At Lilifontein school they have seen the importance of teaching the children the skills they need to learn today to save tomorrow. The model set up at the school is simple and almost all of the resources needed to set up the garden have been donated by parents or sourced free from the surrounding farms and area.

After the garden is designed, created and planted, the produce grown can be used by the children or sold for income. A small turn over of capital would be used to buy more seeds, tools or build a small chicken coup or stall from which the daily traffic of parents could purchase fresh organic vegetables and eggs grown and supplied by their children. The turn over of a school stall would benefit learners interested in economics and business, and budding entrapaneurs could fine tune their ideas with social market days and home made products like jams and dried fruits. All these elements of a communal school garden encourage a sense of community and bring people together.

These are simple skills all people benefit from. Real skills to provide them with the tools they need to live in a healthy society. Empowering them with the knowledge they need to fulfil their most important needs as people. Shelter, that is consciously designed to be integrated harmoniously in nature, good food and a healthy society, to share, work and live in. All these needs should be normal agenda for children to grow up learning, if not taught by their parents, then the institutions we call schools. With these skills people would never feel they could not feed themselves, house themselves and live in a sense of community with others and nature. Nature is abundant, and there is more than enough for everyone, provided the right attitude and management of the earth is encouraged through projects such as these.

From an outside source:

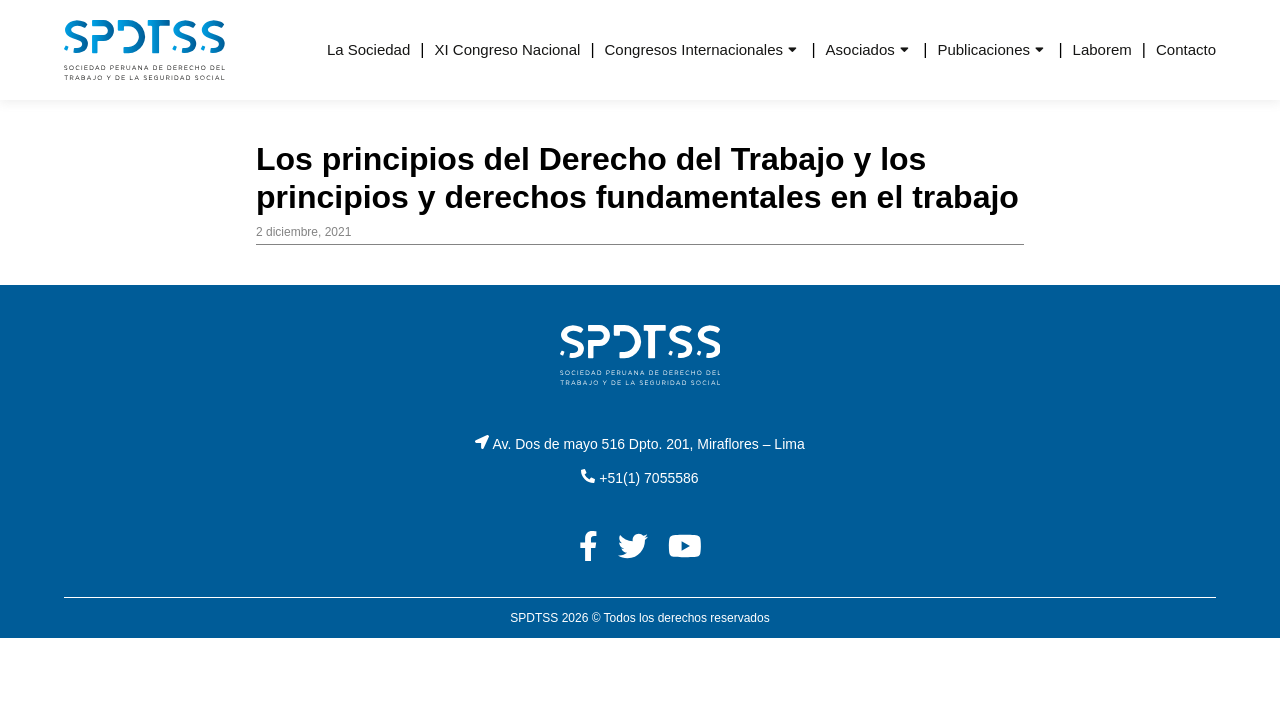  Describe the element at coordinates (507, 49) in the screenshot. I see `XI Congreso Nacional` at that location.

Kerry’s work is a shining example of how we can make positive and necessary changes in our schooling systems. Changes that will benefit not only the learners, but the future generations and our home, planet Earth.

It’s a great job to have at the school, and Kerry would love the help of any interested parents to join her in furthering the school permaculture project. Any parent or interested teacher could start a project like this at any school. Good luck and green on!